> Assignment
The records that follow are to be repeated in full, with no pictures retained.

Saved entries

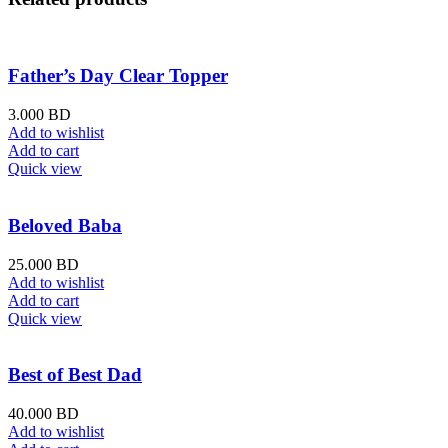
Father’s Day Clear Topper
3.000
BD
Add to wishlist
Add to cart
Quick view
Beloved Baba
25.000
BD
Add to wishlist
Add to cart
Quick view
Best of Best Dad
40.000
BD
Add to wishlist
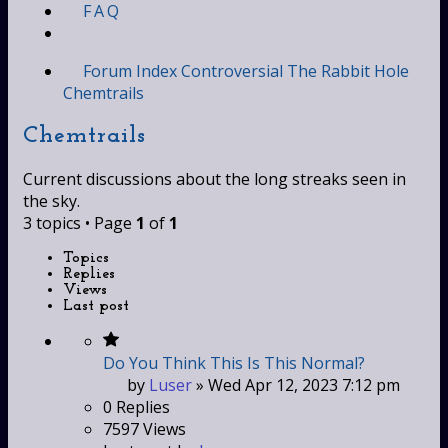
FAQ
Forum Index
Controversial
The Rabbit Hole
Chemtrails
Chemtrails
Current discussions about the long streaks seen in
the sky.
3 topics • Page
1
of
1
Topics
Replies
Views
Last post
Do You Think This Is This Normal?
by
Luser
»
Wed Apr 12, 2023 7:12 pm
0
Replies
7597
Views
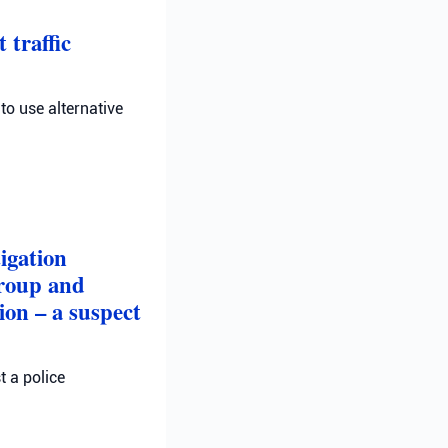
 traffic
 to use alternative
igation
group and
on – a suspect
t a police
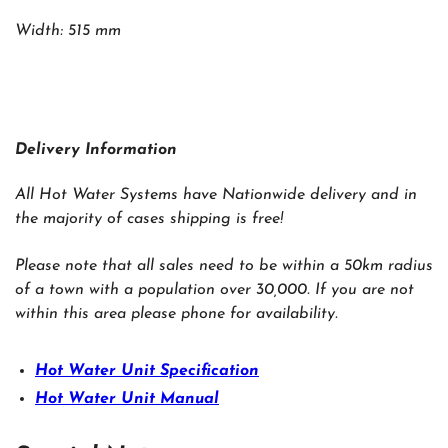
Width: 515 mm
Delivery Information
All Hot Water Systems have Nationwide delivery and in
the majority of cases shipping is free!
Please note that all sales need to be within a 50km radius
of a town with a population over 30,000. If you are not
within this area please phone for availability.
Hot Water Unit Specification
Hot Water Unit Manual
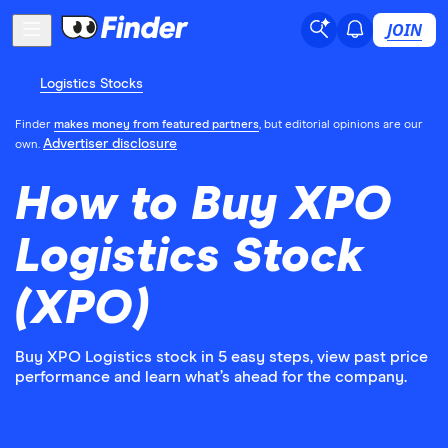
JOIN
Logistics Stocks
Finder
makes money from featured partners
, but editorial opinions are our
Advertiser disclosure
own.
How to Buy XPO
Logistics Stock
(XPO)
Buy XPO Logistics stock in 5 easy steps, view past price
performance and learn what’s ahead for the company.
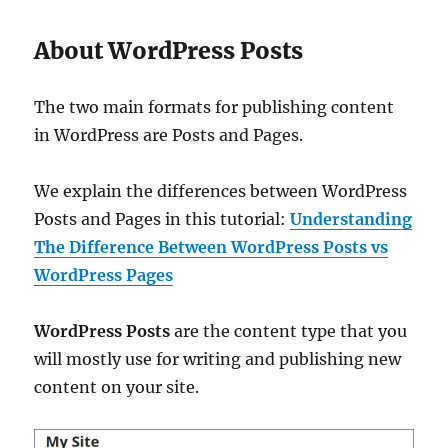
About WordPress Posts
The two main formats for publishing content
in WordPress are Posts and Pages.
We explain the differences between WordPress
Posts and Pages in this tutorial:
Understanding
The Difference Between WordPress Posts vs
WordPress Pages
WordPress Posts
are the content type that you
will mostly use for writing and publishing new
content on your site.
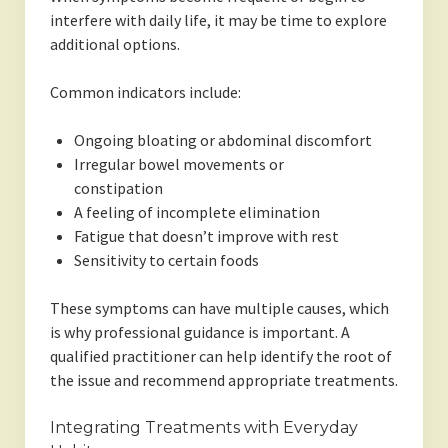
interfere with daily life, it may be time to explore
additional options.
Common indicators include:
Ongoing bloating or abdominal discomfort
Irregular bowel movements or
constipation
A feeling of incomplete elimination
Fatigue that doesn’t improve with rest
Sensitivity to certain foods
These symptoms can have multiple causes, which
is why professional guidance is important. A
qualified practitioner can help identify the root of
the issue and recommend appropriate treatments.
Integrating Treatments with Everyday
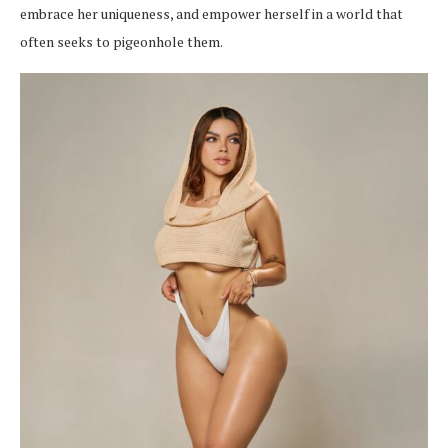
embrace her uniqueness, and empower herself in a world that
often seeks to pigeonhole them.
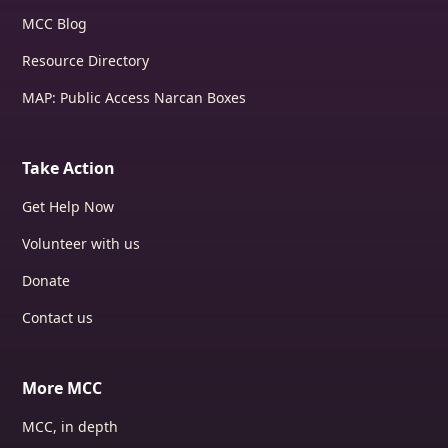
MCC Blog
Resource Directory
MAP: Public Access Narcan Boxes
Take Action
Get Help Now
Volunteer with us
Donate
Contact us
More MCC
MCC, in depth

> Result of the exercise
Father’s Day Clear Topper
3.000
BD
Add to wishlist
Add to cart
Quick view
Beloved Baba
25.000
BD
Add to wishlist
Add to cart
Quick view
Best of Best Dad
40.000
BD
Add to wishlist
FAQ
Forum Index
Controversial
The Rabbit Hole
Chemtrails
Chemtrails
Current discussions about the long streaks seen in
the sky.
3 topics • Page
1
of
1
Topics
Replies
Views
Last post
Do You Think This Is This Normal?
by
Luser
»
Wed Apr 12, 2023 7:12 pm
0
Replies
7597
Views
 traffic
 to use alternative
igation
group and
on – a suspect
t a police
Width: 515 mm
Delivery Information
All Hot Water Systems have Nationwide delivery and in
the majority of cases shipping is free!
Please note that all sales need to be within a 50km radius
of a town with a population over 30,000. If you are not
within this area please phone for availability.
Hot Water Unit Specification
Hot Water Unit Manual
JOIN
Logistics Stocks
Finder
makes money from featured partners
, but editorial opinions are our
Advertiser disclosure
own.
How to Buy XPO
Logistics Stock
(XPO)
Buy XPO Logistics stock in 5 easy steps, view past price
performance and learn what’s ahead for the company.
About WordPress Posts
The two main formats for publishing content
in WordPress are Posts and Pages.
We explain the differences between WordPress
Posts and Pages in this tutorial:
Understanding
The Difference Between WordPress Posts vs
WordPress Pages
WordPress Posts
are the content type that you
will mostly use for writing and publishing new
content on your site.
interfere with daily life, it may be time to explore
additional options.
Common indicators include:
Ongoing bloating or abdominal discomfort
Irregular bowel movements or
constipation
A feeling of incomplete elimination
Fatigue that doesn’t improve with rest
Sensitivity to certain foods
These symptoms can have multiple causes, which
is why professional guidance is important. A
qualified practitioner can help identify the root of
the issue and recommend appropriate treatments.
Integrating Treatments with Everyday
embrace her uniqueness, and empower herself in a world that
often seeks to pigeonhole them.
MCC Blog
Resource Directory
MAP: Public Access Narcan Boxes
Take Action
Get Help Now
Volunteer with us
Donate
Contact us
More MCC
MCC, in depth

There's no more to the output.